- **BRIEF**
The line holding "ских целях." is the last one to output; start at the first line of the data, keep every line in between exactly, and leave out pictures.

Start of Block

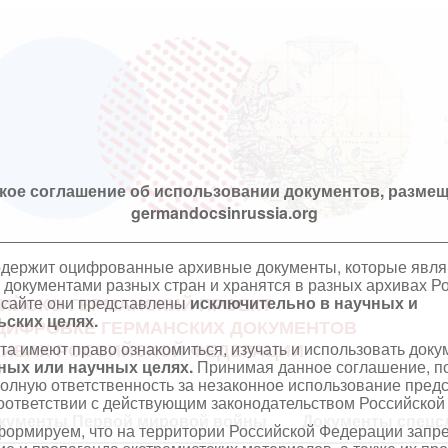
кое соглашение об использовании документов, размещ
germandocsinrussia.org
одержит оцифрованные архивные документы, которые явл
документами разных стран и хранятся в разных архивах Р
 сайте они представлены
исключительно в научных и
ИЙСКО-ГЕРМАНСКИЙ ПРОЕКТ
ских целях.
ЦИФРОВКЕ ГЕРМАНСКИХ ДОКУМЕНТОВ
та имеют право ознакомиться, изучать и использовать док
ХИВАХ РОССИЙСКОЙ ФЕДЕРАЦИИ
ных или научных целях.
Принимая данное соглашение, по
полную ответственность за незаконное использование пре
оответствии с действующим законодательством Российской
кументы Первой мировой войны
Документы спецс
ормируем, что на территории Российской Федерации запр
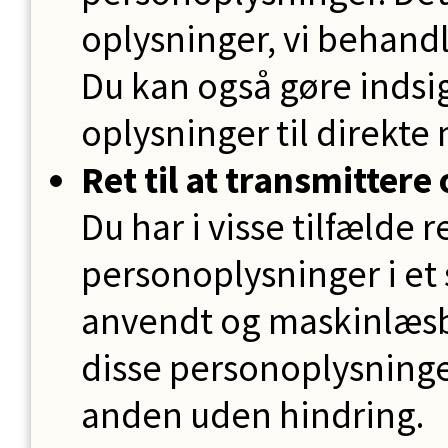
oplysninger, vi behandl
Du kan også gøre indsi
oplysninger til direkte
Ret til at transmittere
Du har i visse tilfælde 
personoplysninger i et 
anvendt og maskinlæsba
disse personoplysninger
anden uden hindring.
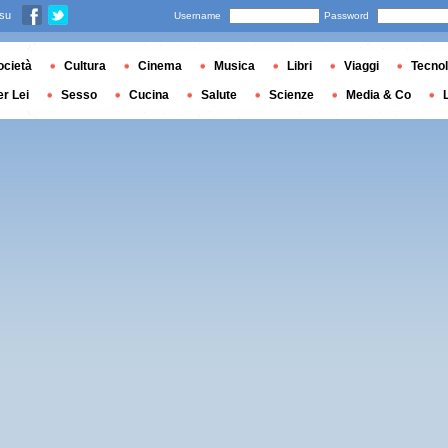
 su
Username
Password
ocietà
Cultura
Cinema
Musica
Libri
Viaggi
Tecnol
er Lei
Sesso
Cucina
Salute
Scienze
Media & Co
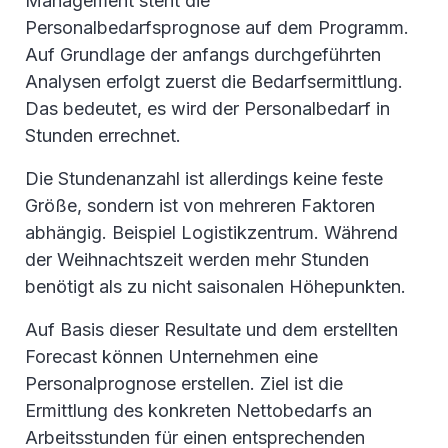
Management steht die
Personalbedarfsprognose auf dem Programm.
Auf Grundlage der anfangs durchgeführten
Analysen erfolgt zuerst die Bedarfsermittlung.
Das bedeutet, es wird der Personalbedarf in
Stunden errechnet.
Die Stundenanzahl ist allerdings keine feste
Größe, sondern ist von mehreren Faktoren
abhängig. Beispiel Logistikzentrum. Während
der Weihnachtszeit werden mehr Stunden
benötigt als zu nicht saisonalen Höhepunkten.
Auf Basis dieser Resultate und dem erstellten
Forecast können Unternehmen eine
Personalprognose erstellen. Ziel ist die
Ermittlung des konkreten Nettobedarfs an
Arbeitsstunden für einen entsprechenden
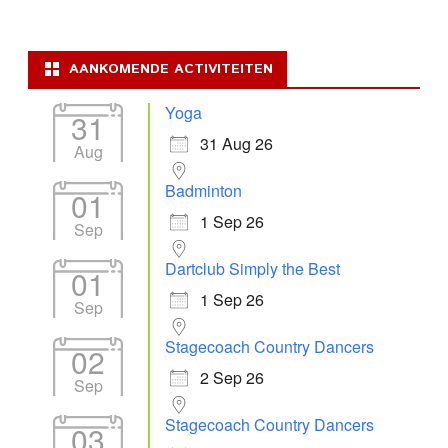
AANKOMENDE ACTIVITEITEN
Yoga
31
31 Aug 26
Aug
Badminton
01
1 Sep 26
Sep
Dartclub Simply the Best
01
1 Sep 26
Sep
Stagecoach Country Dancers
02
2 Sep 26
Sep
Stagecoach Country Dancers
03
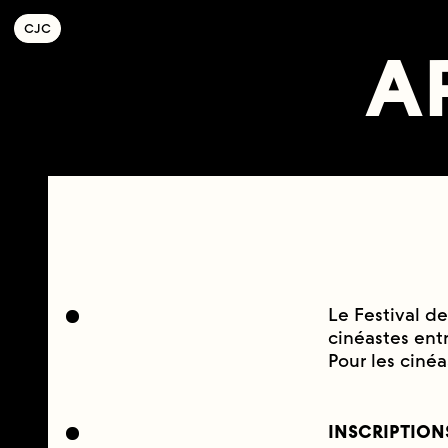
C
OLLECTIF
J
EUNE
C
INÉMA
A
Le Festival d
cinéastes entr
Pour les cinéa
INSCRIPTION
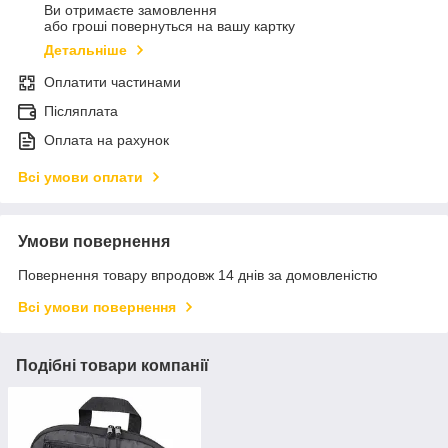
Ви отримаєте замовлення
або гроші повернуться на вашу картку
Детальніше
Оплатити частинами
Післяплата
Оплата на рахунок
Всі умови оплати
Умови повернення
Повернення товару впродовж 14 днів за домовленістю
Всі умови повернення
Подібні товари компанії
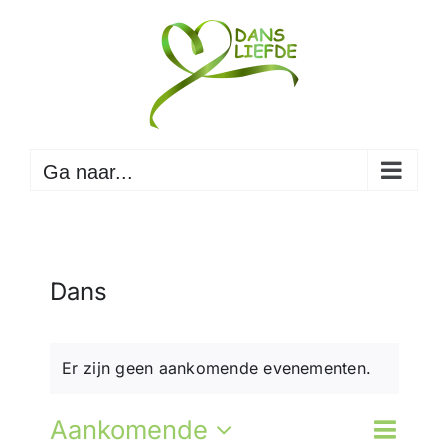
Ga
naar
inhoud
Ga naar...
Dans
Er zijn geen aankomende evenementen.
Evene
Aankomende
Eveneme
Lijst
Zoeken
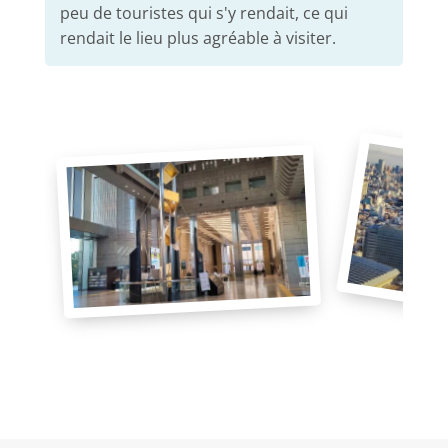
peu de touristes qui s'y rendait, ce qui
rendait le lieu plus agréable à visiter.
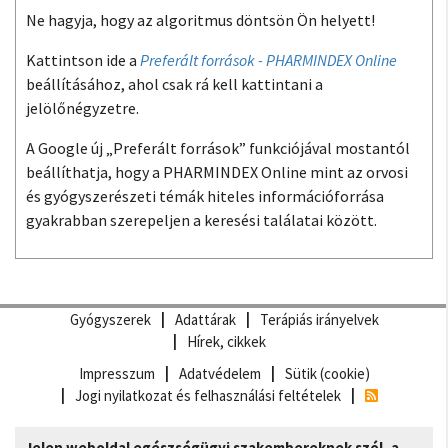
Ne hagyja, hogy az algoritmus döntsön Ön helyett!
Kattintson ide a
Preferált források - PHARMINDEX Online
beállításához, ahol csak rá kell kattintani a
jelölőnégyzetre.
A Google új „Preferált források” funkciójával mostantól
beállíthatja, hogy a PHARMINDEX Online mint az orvosi
és gyógyszerészeti témák hiteles információforrása
gyakrabban szerepeljen a keresési találatai között.
Gyógyszerek
Adattárak
Terápiás irányelvek
Hírek, cikkek
Impresszum
Adatvédelem
Sütik (cookie)
Jogi nyilatkozat és felhasználási feltételek
Jelen weboldal egészségügyi szakembereknek szól, a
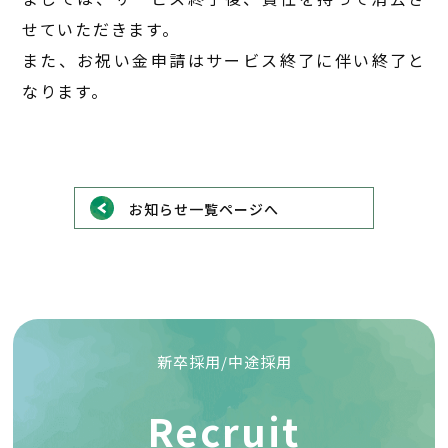
せていただきます。
また、お祝い金申請はサービス終了に伴い終了と
なります。
お知らせ一覧ページへ
新卒採用/中途採用
Recruit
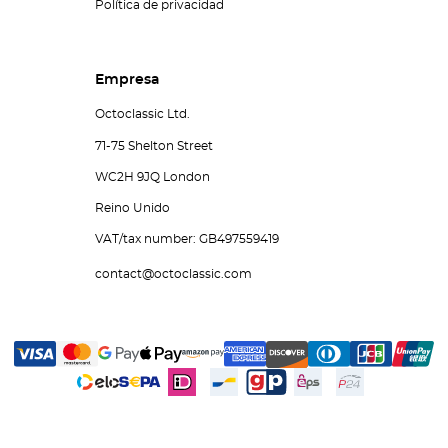
Política de privacidad
Empresa
Octoclassic Ltd.
71-75 Shelton Street
WC2H 9JQ London
Reino Unido
VAT/tax number: GB497559419
contact@octoclassic.com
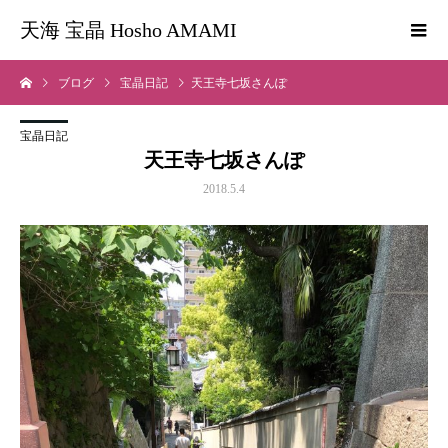
天海 宝晶 Hosho AMAMI
ブログ
宝晶日記
天王寺七坂さんぽ
宝晶日記
天王寺七坂さんぽ
2018.5.4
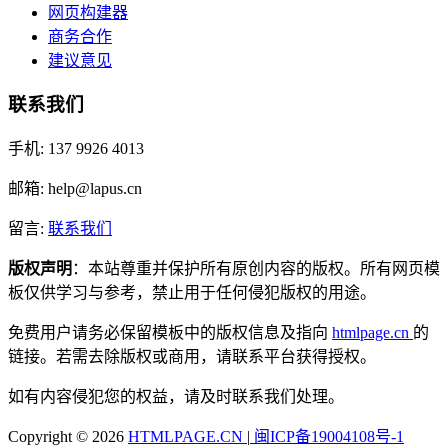
网页构建器
商务合作
建议意见
联系我们
手机: 137 9926 4013
邮箱: help@lapus.cn
留言:
联系我们
版权声明
：本站尊重并保护所有原创内容的版权。所有网页模
板仅供学习与参考，禁止用于任何侵犯版权的用途。
免费用户请务必保留模板中的版权信息及指向
htmlpage.cn
的
链接。若需去除版权或商用，请联系平台获得授权。
如有内容侵犯您的权益，请及时联系我们处理。
Copyright © 2026
HTMLPAGE.CN
|
闽ICP备19004108号-1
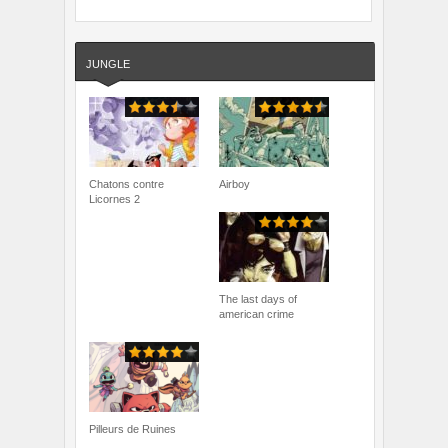
JUNGLE
Chatons contre
Airboy
Licornes 2
The last days of
american crime
Pilleurs de Ruines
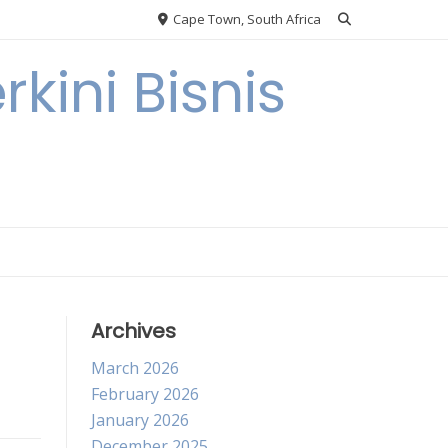
Cape Town, South Africa
kini Bisnis
Archives
March 2026
February 2026
January 2026
December 2025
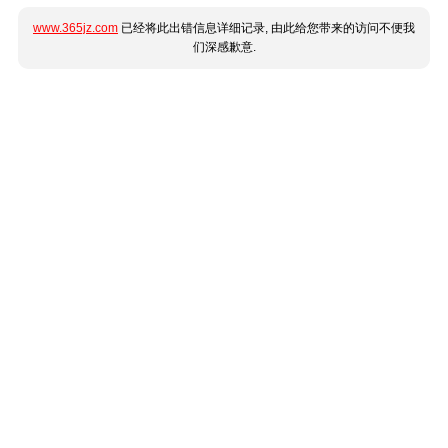
www.365jz.com
已经将此出错信息详细记录, 由此给您带来的访问不便我
们深感歉意.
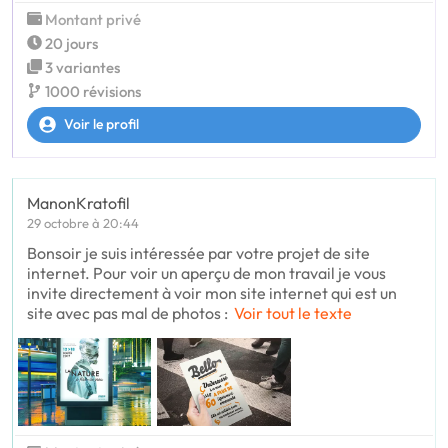
Montant privé
20 jours
3 variantes
1000 révisions
Voir le profil
ManonKratofil
29 octobre à 20:44
Bonsoir je suis intéressée par votre projet de site
internet. Pour voir un aperçu de mon travail je vous
invite directement à voir mon site internet qui est un
site avec pas mal de photos :
Voir tout le texte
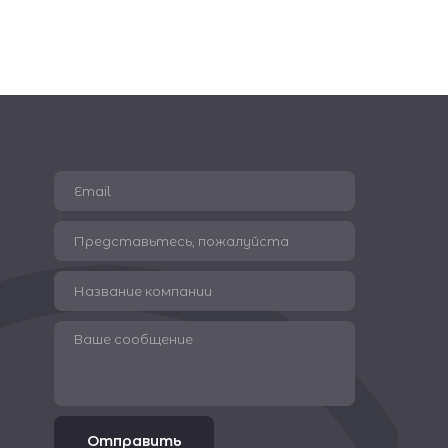
Отправить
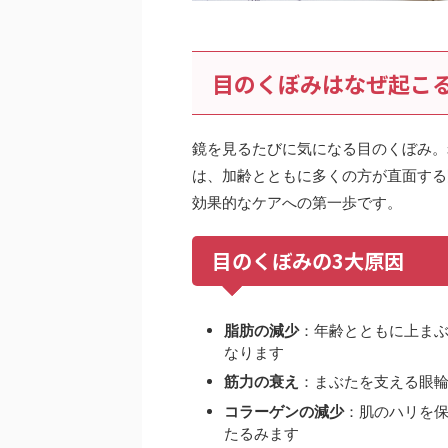
目のくぼみはなぜ起こ
鏡を見るたびに気になる目のくぼみ。
は、加齢とともに多くの方が直面する
効果的なケアへの第一歩です。
目のくぼみの3大原因
脂肪の減少
：年齢とともに上ま
なります
筋力の衰え
：まぶたを支える眼
コラーゲンの減少
：肌のハリを
たるみます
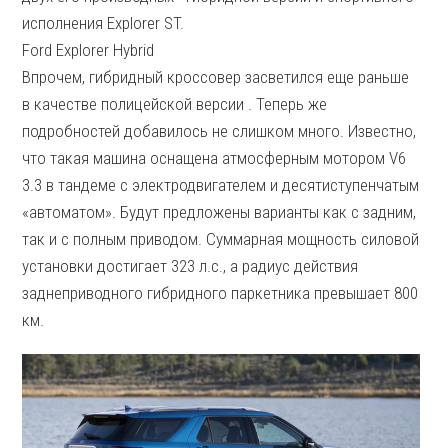
исполнения Explorer ST.
Ford Explorer Hybrid
Впрочем, гибридный кроссовер засветился еще раньше
в качестве полицейской версии . Теперь же
подробностей добавилось не слишком много. Известно,
что такая машина оснащена атмосферным мотором V6
3.3 в тандеме с электродвигателем и десятиступенчатым
«автоматом». Будут предложены варианты как с задним,
так и с полным приводом. Суммарная мощность силовой
установки достигает 323 л.с., а радиус действия
заднеприводного гибридного паркетника превышает 800
км.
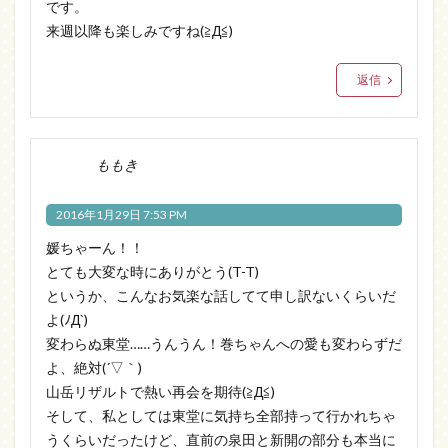
です。
来週以降も楽しみですね(≧Д≦)
返信
ももき
2016年1月29日 7:53 PM
媛ちゃーん！！
とても大変な時にありがとう(T-T)
というか、こんなお気楽な話してて申し訳ないくらいだ
よ(ﾉД`)
変わらぬ東堂……うんうん！巻ちゃんへの愛も変わらずだ
よ、絶対(´▽｀)
山岳リザルトで熱い再会を期待(≧Д≦)
そして、私としては東堂に気持ち全部持って行かれちゃ
うくらいだったけど、直前の泉田と新開の部分も本当に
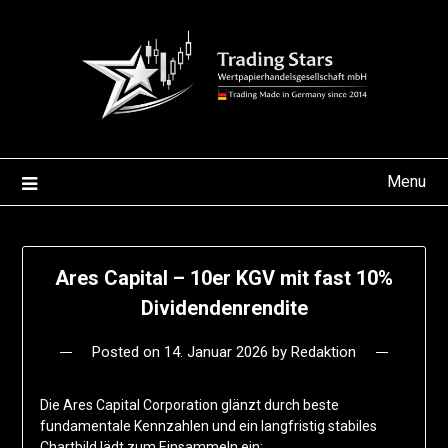
Skip
to
content
Menu
Ares Capital – 10er KGV mit fast 10%
Dividendenrendite
Posted on
14. Januar 2026
by
Redaktion
Die Ares Capital Corporation glänzt durch beste
fundamentale Kennzahlen und ein langfristig stabiles
Chartbild lädt zum Einsammeln ein:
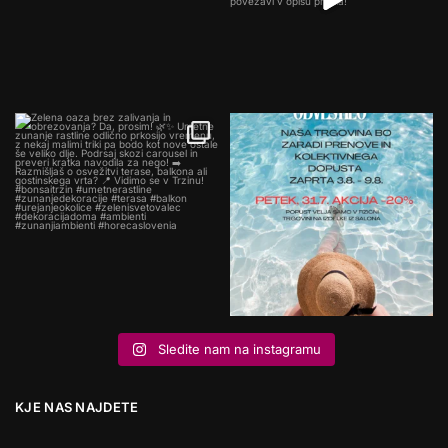
Sledite nam na instagramu
KJE NAS NAJDETE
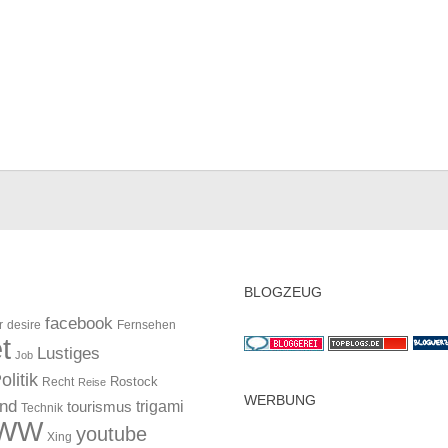
BLOGZEUG
facebook
r
desire
Fernsehen
t
Lustiges
Job
olitik
Rostock
Recht
Reise
WERBUNG
and
trigami
tourismus
Technik
WW
youtube
Xing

End of Block

- **REPLY**
кое соглашение об использовании документов, размещ
germandocsinrussia.org
одержит оцифрованные архивные документы, которые явл
документами разных стран и хранятся в разных архивах Р
 сайте они представлены
исключительно в научных и
ИЙСКО-ГЕРМАНСКИЙ ПРОЕКТ
ских целях.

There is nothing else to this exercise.